> From: Scott Ganyo [mailto:[EMAIL PROTECTED]]
> 
> We're having a heck of a time with too many file handles 
> around here.  When
> we create large indexes, we often get thousands of temporary 
> files in a given index!

Thousands, eh?  That seems high.

The maximum number of segments should be f*log_f(N), where f is the
IndexWriter.mergeFactor and N is the number of documents.  The default merge
factor is ten.  There are seven files per segment, plus one per field.  If
we assume that you have three fields per document, then its ten files per
segment.  So to get 1000 files in an index with three fields and a
mergeFactor of ten, you'd need 10 billion documents, which I doubt you have.
(Lucene can't handle more than 2 billion anyway...)

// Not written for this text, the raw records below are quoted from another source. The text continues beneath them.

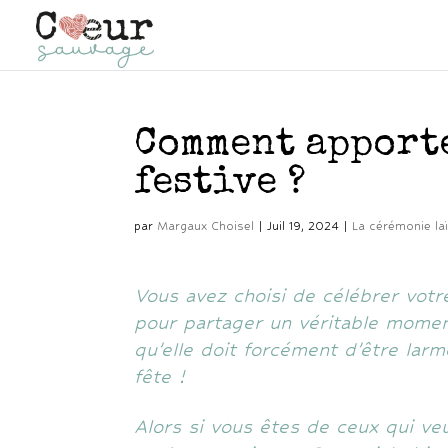
Comment apport
festive ?
par
Margaux Choisel
|
Juil 19, 2024
|
La cérémonie la
Vous avez choisi de célébrer votr
pour partager un véritable momen
qu’elle doit forcément d’être larm
fête !
Alors si vous êtes de ceux qui ve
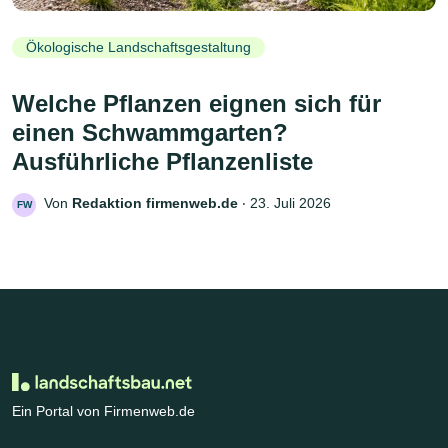
Ökologische Landschaftsgestaltung
Welche Pflanzen eignen sich für
einen Schwammgarten?
Ausführliche Pflanzenliste
Von
Redaktion firmenweb.de
‧
23. Juli 2026
FW
Ein Portal von Firmenweb.de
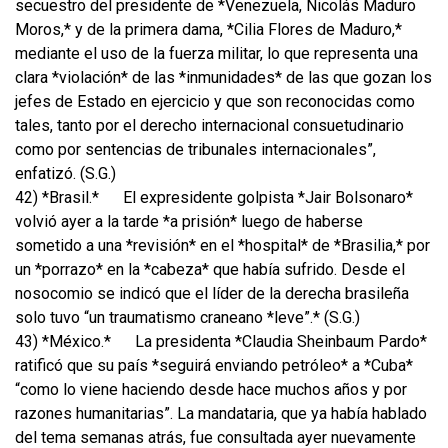
secuestro del presidente de *Venezuela, Nicolás Maduro
Moros,* y de la primera dama, *Cilia Flores de Maduro,*
mediante el uso de la fuerza militar, lo que representa una
clara *violación* de las *inmunidades* de las que gozan los
jefes de Estado en ejercicio y que son reconocidas como
tales, tanto por el derecho internacional consuetudinario
como por sentencias de tribunales internacionales”,
enfatizó. (S.G.)
42) *Brasil.*
El expresidente golpista *Jair Bolsonaro*
volvió ayer a la tarde *a prisión* luego de haberse
sometido a una *revisión* en el *hospital* de *Brasilia,* por
un *porrazo* en la *cabeza* que había sufrido. Desde el
nosocomio se indicó que el líder de la derecha brasileña
solo tuvo “un traumatismo craneano *leve”.* (S.G.)
43) *México.*
La presidenta *Claudia Sheinbaum Pardo*
ratificó que su país *seguirá enviando petróleo* a *Cuba*
“como lo viene haciendo desde hace muchos años y por
razones humanitarias”. La mandataria, que ya había hablado
del tema semanas atrás, fue consultada ayer nuevamente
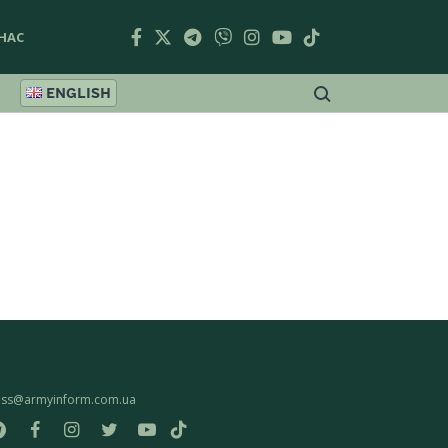
НАС
ENGLISH
ess@armyinform.com.ua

How many fields do you have?  (How many different .f files are there per
segment?)

Have you lowered IndexWriter.maxMergeDocs?  If you, e.g. lowered this to
10,000, then with a million documents you'd have 100 segments, which would
give you 1000 files.  So, to minimize the number of files, keep maxMergeDocs
at Integer.MAX_VALUE, its default.

Another possibility is that you're running on Win32 and obsolete files are
being kept open by IndexReaders and cannot be deleted.  Could that be the
case?

> Even worse, we just plain run out of file 
> handles--even on
> boxes where we've upped the limits as much as we think we 
> can!

You should endevour to keep just one IndexReader at a time for an index.
When it is out of date, don't close it, as this could break queries running
in other threads, just let it get garbage collected.  The finalizers will
close things and free the file handles.

> I'm not very familiar with the Lucene file system yet, so can someone
> briefly explain how Lucene works on creating an index?  How does it
> determine when to create a new temporary file in the index 
> and when does it
> decide to compress the index?

Assume mergeFactor is ten, the default.  A new segment is created on disk
for every ten documents added, or sooner if IndexWriter.close() is called
before ten have been added.  When the tenth segment of size ten is added,
all ten are merged into a single segment of size 100.  When ten such
segments of size 100 have been added, these are merged into a single segment
containing 1000 documents, and so on.  So at any time there can be no more
than nine segments in each power-of-ten index size.  When optimize() is
called all segments are merged into a single segment.

The exception is that no segments will be created larger than
IndexWriter.maxMergeDocs.  So if this were set to 1000, then when you add
the 10,000th document, instead of merging things into a single segment of
10,000, it would add a tenth segment of size 1000, and keep adding segments
of size 1000 for every 1000 documents added.

> Also, is there any way we 
> could limit the
> number of file handles used by Lucene?

An IndexReader keeps all files in all segments open while it is open.  So to
minimize the number of file handles you should minimize the number of
segments, minimize the number of fields, and minimize the number of
IndexReaders open at once.

An IndexWriter also has all files in all segments open at once.  So updating
in a separate process would also buy you more file handles.